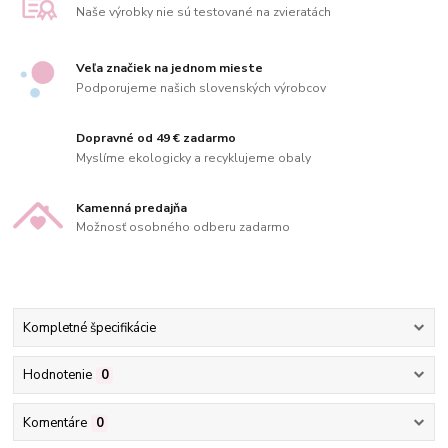
Naše výrobky nie sú testované na zvieratách
Veľa značiek na jednom mieste
Podporujeme našich slovenských výrobcov
Dopravné od 49 € zadarmo
Myslíme ekologicky a recyklujeme obaly
Kamenná predajňa
Možnosť osobného odberu zadarmo
Kompletné špecifikácie
Hodnotenie
0
Komentáre
0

★ ★ ★

Activity
Leaving the pictures out, output the material exactly as it appears.

Answer to this task
Naše výrobky nie sú testované na zvieratách
Veľa značiek na jednom mieste
Podporujeme našich slovenských výrobcov
Dopravné od 49 € zadarmo
Myslíme ekologicky a recyklujeme obaly
Kamenná predajňa
Možnosť osobného odberu zadarmo
Kompletné špecifikácie
Hodnotenie
0
Komentáre
0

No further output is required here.